I do not suffer the shudder of bombardment punctuating the introit to Mass, nor — as Origo heard through the waves of her own labor pain — the groaning of an injured airman in the next room. But I read the news. Last week’s Ethiopian airplane crash. Yesterday’s massacre in the New Zealand mosque. Other events, less traumatic, but closer to home.
There are times I am overwhelmed with it all: the scale of suffering, the number of needs, the amount of things that must be done, that I could and should do. I am pulled askew, taut and thin, stretched as if to breaking. The present pain of the world sounds a drone tone to my life — as the sounds of bombardment were to the sung introit of Origo’s daughter’s Christening Mass. An untimely syncopation, pulling any sense of melody off-key. Such days I cannot even recall hope, much less sense it. If only I could fix myself towards some single point, I think, if only so, then at least I could claim it.
‘One thing I asked of the LORD, that will I seek after: to live in the house of the LORD all the days of my life, to behold the beauty of the LORD, and to inquire in his temple’ (Psa 27:4).
One thing only. One thing enough.
The psalmist knew the same trouble as I, as Origo, as any. The psalmist is similarly pulled. The psalm does not strike a single note but many, it is woven through with a whole gamut of emotion, of need, of desire. The psalmist is battered by circumstance, aware of enemies, even, at times, feels forsaken by the LORD.
‘Hear, O LORD, when I cry aloud … Do not hide your face from me. Do not turn your servant away in anger, you who have been my help. Do not cast me off, do not forsake me, O God of my salvation!’ (Psa 27:7a, 9).

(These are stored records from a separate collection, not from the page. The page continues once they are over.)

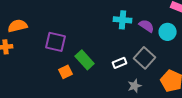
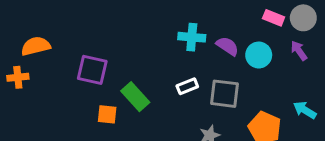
gray square: (145, 58) -> (224, 94), turned -35
white rectangle: (120, 63) -> (187, 86), moved
orange square: (66, 72) -> (107, 114), turned 32

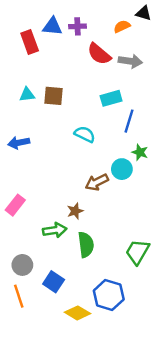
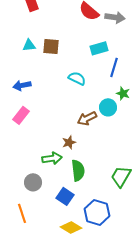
pink rectangle: (15, 205) -> (21, 115), moved
gray circle: (22, 265) -> (33, 182), moved
blue square: (54, 282) -> (65, 196), moved

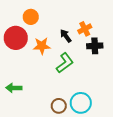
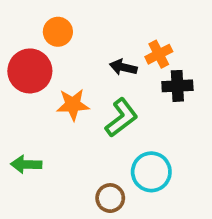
black arrow: (66, 36) -> (123, 67), turned -40
orange star: (42, 46) -> (73, 105), moved
cyan circle: (81, 103) -> (151, 172), moved

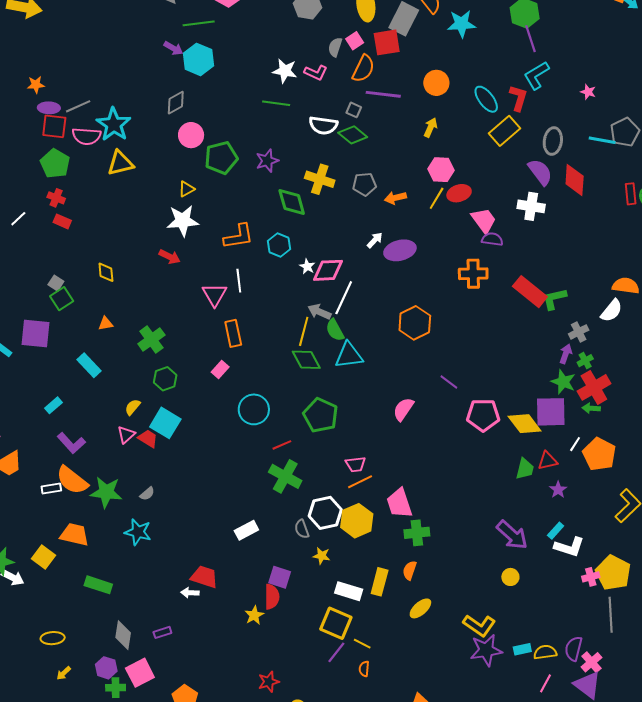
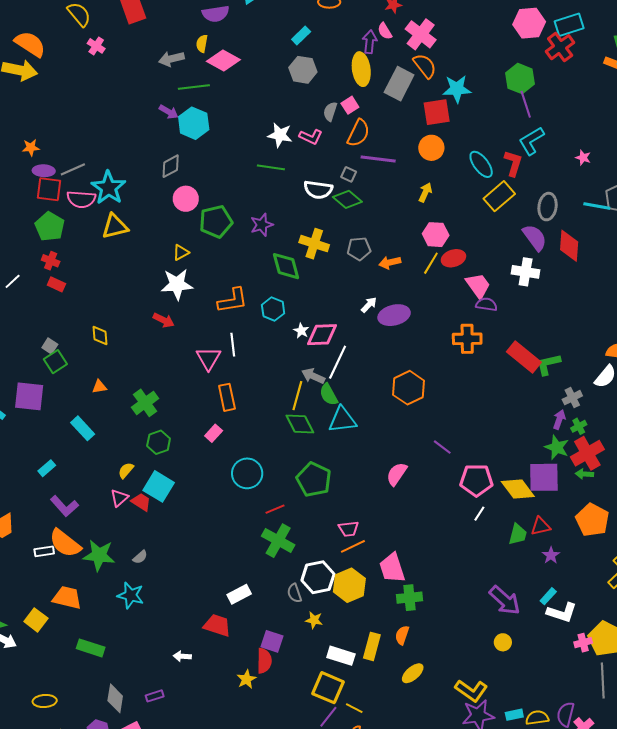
red square: (387, 42) -> (437, 112), moved
white line: (575, 444) -> (479, 514), moved
red trapezoid: (204, 577) -> (217, 625), moved

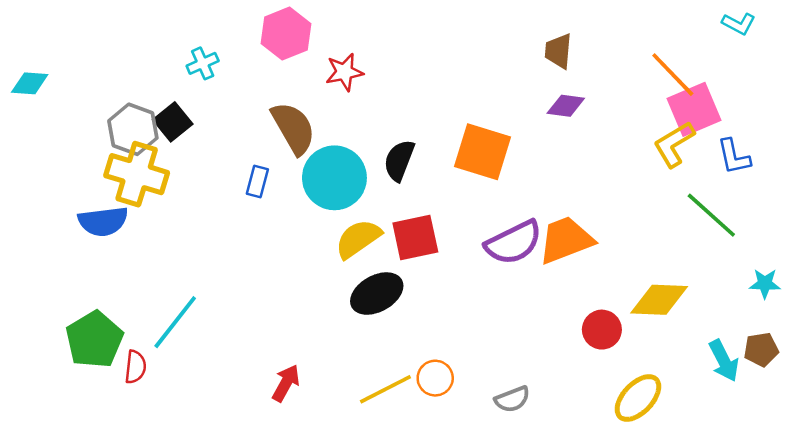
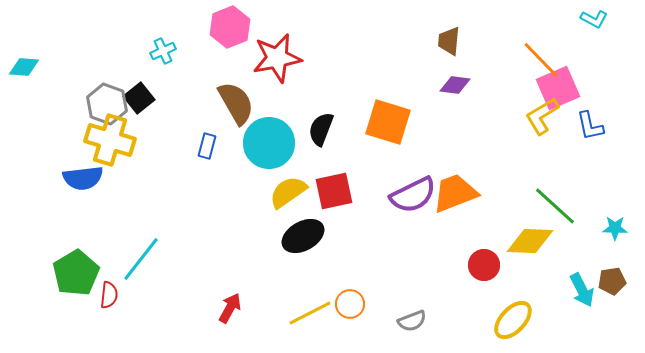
red star: (344, 72) -> (277, 58), size x1.6
green line: (711, 215) -> (555, 206), moved

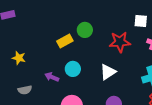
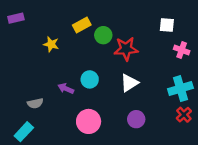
yellow rectangle: (65, 41) -> (82, 25), moved
red star: (120, 42) -> (126, 49), moved
yellow star: (19, 58) -> (51, 44), moved

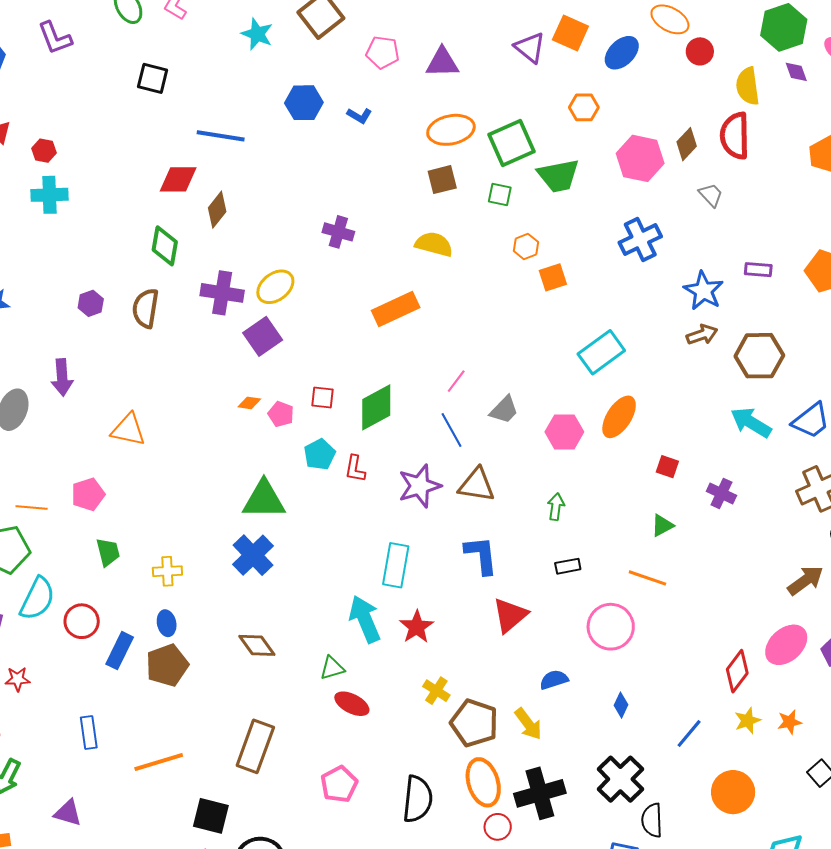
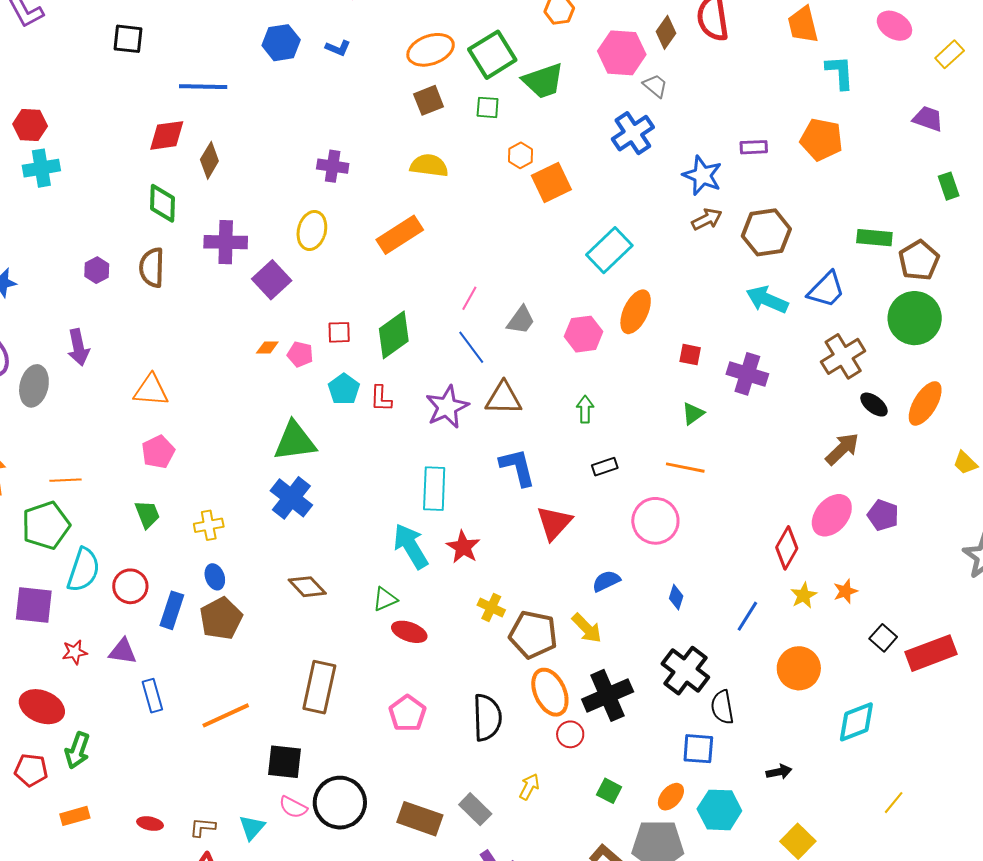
red hexagon: (44, 151) -> (30, 125), size x1.4
gray trapezoid: (711, 195) -> (655, 86), moved
orange square: (553, 277) -> (551, 182), size x1.4
yellow ellipse: (275, 287) -> (312, 231), moved, turned -30
purple cross: (721, 493) -> (747, 374), size x1.4
pink pentagon: (88, 494) -> (158, 452), moved
purple triangle: (68, 813) -> (123, 651), moved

Yet the drone-tone through the psalm is not, in fact, the world’s pain, nor even the psalmist’s. Those are named, and truly, and held up to God. Attention is paid, as it must be. But the sustaining tone behind the noise is the singleness of the psalmist’s conviction of the LORD’s beauty, of the LORD’s succor: ‘he will conceal me under the cover of his tent; he will set me high on a rock’ (Psa 27:5). The warp is kept taut and true despite the varied weft by the singleness of the psalmist’s hope in the LORD’s hearing and the LORD’s goodness.
‘Wait for the LORD; be strong, and let your heart take courage; wait for the LORD’ (Psa 27:14).
Step to that beat. Not because it is easy nor even obvious. But because it is the only way to keep walking through the valley when hope cannot be felt nor recalled but only claimed. One step. The next. Wait for the LORD. Claim the LORD my light and my salvation. Claim the LORD my goodness through all my days. Claim the LORD claiming me.
May the days be woven straight, even when the path runs slantwise to sense, to justice, to grace. May the days be woven true with and into love. May the sum of all the weaving be the pains eased, the hurts healed, and the world returned to wholeness as all shout together with joy.
** quotes from Iris Origo, War in Val D’Orcia: An Italian War Diary 1943-1044; London: Pushkin Press (2017), pp. 63, 59.